Tuesday, October 26, 2010

courage, endurance, and the Christian imagination...

Today I just want to clarify a few points before you all begin scribbling down plots and ideas for your stories. First, some details from the guidelines page:

The First Division:
Theme: Courage
Age group: 12-15
Word limit: 1,500

The Second Division:
Theme: Endurance
Age group: 16-18
Word limit: 2,500

Hint #1: Winning entries will thoughtfully reflect a Christian worldview, but not necessarily in an overt manner.

As I mentioned in my last post, there is always some confusion concerning “what I can/should/want to write about.” The themes this year are intentionally broad and open-ended. There are still parameters, of course, and your stories should stay within those boundaries; but I want to give you the freedom to tell stories you want to tell—not stories you “have” to tell or stories you might think the judges want to hear. Have fun, be creative, and don’t stress over it! You can write your story in any genre, any time-period, and any setting (real or imaginary) you choose.  

That said, what about the themes themselves? The first thing to know is that they overlap quite a bit. If you’d rather write a story based on “courage” instead of “endurance,” stop and think a moment. What is endurance? What is its relation to courage? They’re not identical: both words have different connotations. Courage suggests a conquered fear; endurance suggests long-term stamina during difficult circumstances. But there’s a definite connection.
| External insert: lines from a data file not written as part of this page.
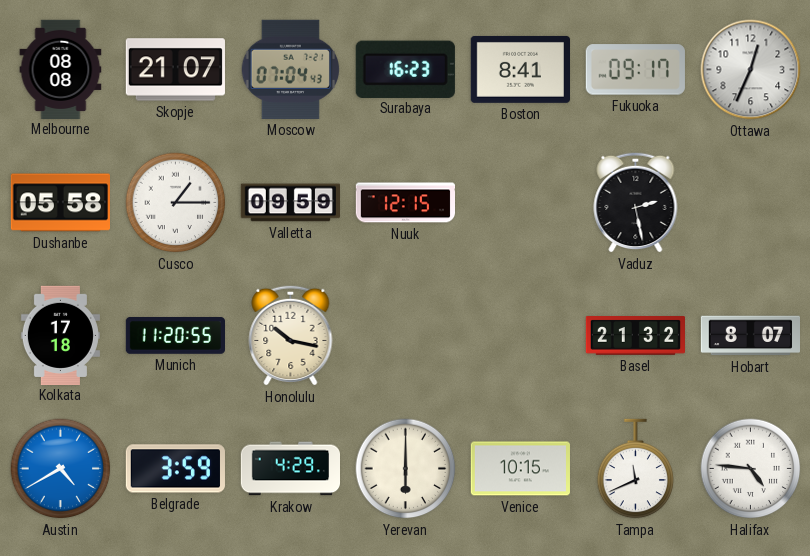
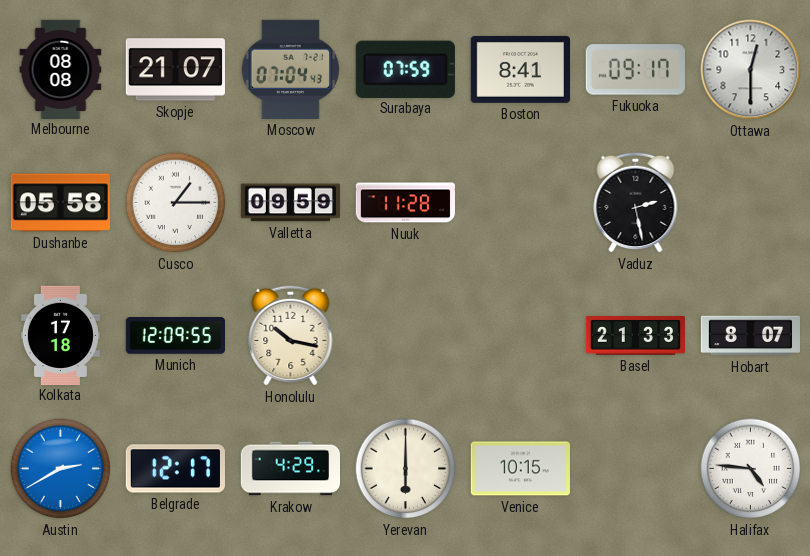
Surabaya: 16:23 -> 07:59
Ottawa: 12:34 -> 12:30
Nuuk: 12:15 -> 11:28
Munich: 11:20 -> 12:09
Basel: 21:32 -> 21:33
Austin: 4:40 -> 2:40
Belgrade: 3:59 -> 12:17
Tampa: 11:41 -> none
As C.S. Lewis once said, “Courage is not simply one of the virtues, but the form of every virtue at the testing point.” Endurance is, in many cases, a kind of courage: a courage that is tested again and again, yet holds strong and does not snap under unrelenting pressure. Courage and endurance are complimentary virtues: each has a slightly different focus, but they are closely interwoven.

So if you have a good idea for a story that you think works well for the other division, chances are you can reconcile it to the theme of your own division. There’s some stretching room here.
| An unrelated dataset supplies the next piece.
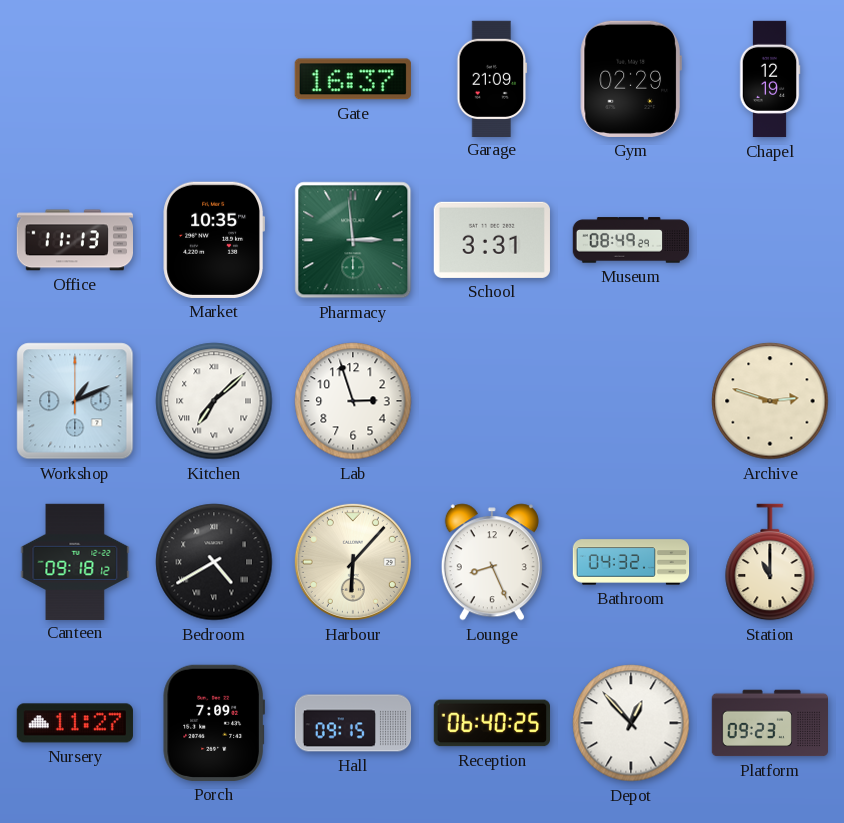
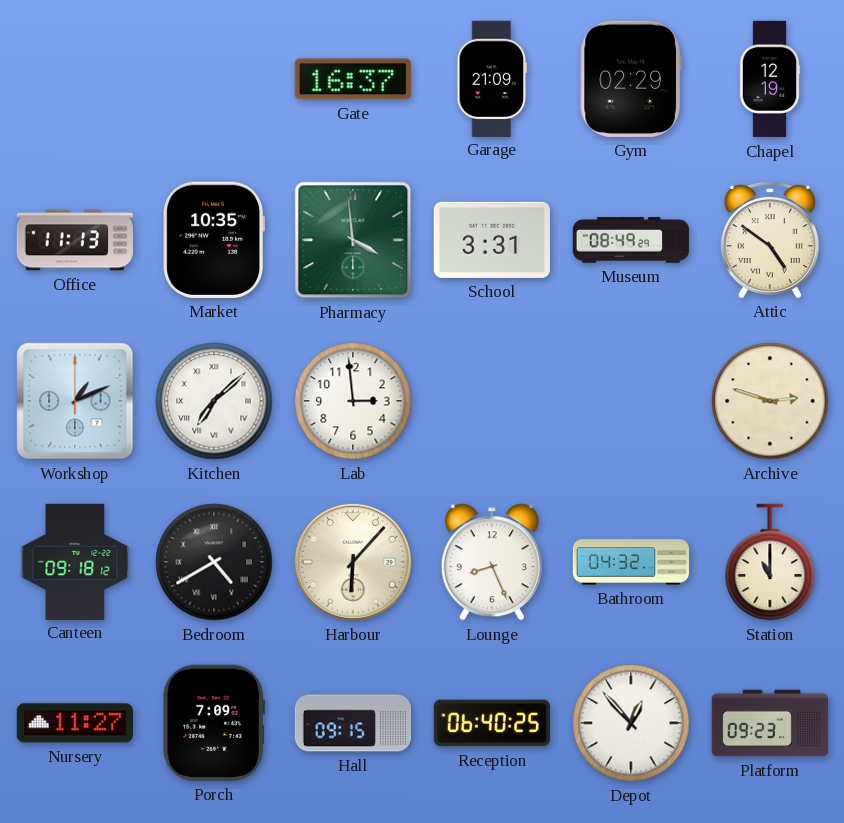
Pharmacy: 2:59 -> 3:59
Attic: none -> 4:51
Lab: 2:57 -> 2:59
One last note. Winning entries do reflect a Christian worldview, but not necessarily in an overt manner. Writing a “Christian” story does not require quoting Scripture or summarizing a moral at the end. Remember that stories are works of art: they must be believable and compelling. The “spirit” of the work must also be Christian, not merely the surface. We’ll return to this topic later on, since it touches on the connection between art and Christianity itself. Next week, I would like to share an essay on the relationship between art/literature and the Christian imagination that one of my professors wrote. It is short but fascinating and insightful, and I think you will find it very helpful as you consider your approach to – and purpose in – writing fiction.

As always, let me know if you have any questions!

In Christ,

Crista Richey
A Call to Pens Competition Coordinator


  1. Hello,
    I am considering entering the short story contest, but I have a question, can the story be an allegory?


  2. @Mary L: We're having some technical issues at present, but the link should be up on the website within a couple of days. I may post an update tomorrow evening. Sorry about that!

    @Kathrann: Yes, your story can be an allegory. Any genre is acceptable in itself. :-)

  3. @Kathrann: Oh, I think I see why you asked that. Just how “un-overt” does your story have to be, if it is an allegory? Well, I do think you can have an allegory that is creative, well-written, and openly didactic. I’m fond of allegory, myself, and some of the greatest literature ever written is highly allegorical (The Pilgrim’s Progress, The Faerie Queene, etc).

    But the theme of your story should not rely on what is merely external. By that, I don’t mean you should avoid external metaphors or symbols. I do mean that in writing a story your theme should be developed through the plot, characters, and so on. Don’t tack on a verse at the end and call it “Christian.” Your Christian theme needs to be inherent to the story itself. Does that help at all?

    Of course, you may have been asking a simple question…maybe you weren’t wondering about that at all. ;-) Either way, I hope this is helpful. This is a topic I plan on discussing in more detail later on.

  4. Can you please elaborate on the contest guidelines requiring self-editing? What sorts of helps would I be allowed to receive from my parents or friends that would not violate this guideline?
    Thank you!

  5. Miss Richey,

    I wanted to ask a question about one of the hints.

    "2. Edit and revise several times before you submit! Clarity of style and grammatical excellence are both a “must.”"

    I just don't quite understand this. If these things are "musts" then why have many of the winning entries of past years not shown this. I just don;t understand. If you don't really judge by this what do you judge by? Thanks so much for organizing this contest, I always enjoy it.